Chicago Public Schools is preparing for the heat to be endured in its year-round or 'Track E' schools with plenty of fans and bottled water - but for the most part, no air conditioning. Some parents are upset.

"I put him in an all year-round school to strengthen his learning curve. It's not helping if he's lethargic and can't learn," said Crystal Lott, parent.

Lott's son goes to Jensen Academy whose principal would not speak to ABC7. We were directed by CPS instead to Nicholson Prep, where a Track E principal with an air conditioned office cited realities of education budgeting

"We try to do as best as we can with an ice machine and water coolers with ice and water in all the classrooms. And we purchased the water as well. We keep the kids and staff hydrated. And we're managing," said Rodney Hull, principal, Nicholson Math & Science Prep.

As city emergency operations officials reminded residents to take precautions with the sun, Muslims are now observing Ramadan, the month out of every year the faithful fast from dawn to dusk - even in these conditions.

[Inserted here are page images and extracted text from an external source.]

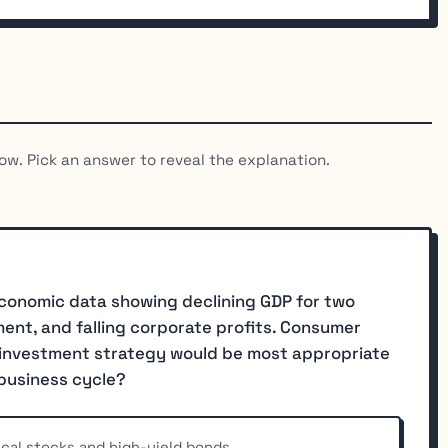
ow. Pick an answer to reveal the explanation.
 economic data showing declining GDP for two
ent, and falling corporate profits. Consumer
h investment strategy would be most appropriate
 business cycle?
lical stocks and high-yield bonds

"More of a challenge in this heat, but it does bring you closer to those who are unfortunately fasting out of necessity even in our city," said Dr. Naveed Mallick, Hyde Park Center for Sleep Disorders.

City officials remind residents that public swimming pools are open as well as cooling centers and libraries around the city. To find a cooling center, call 311. They also say residents can go to any police station 24 hours a day.

ComEd announced Thursday afternoon they are suspending any service interruptions until August 16 due to the heat.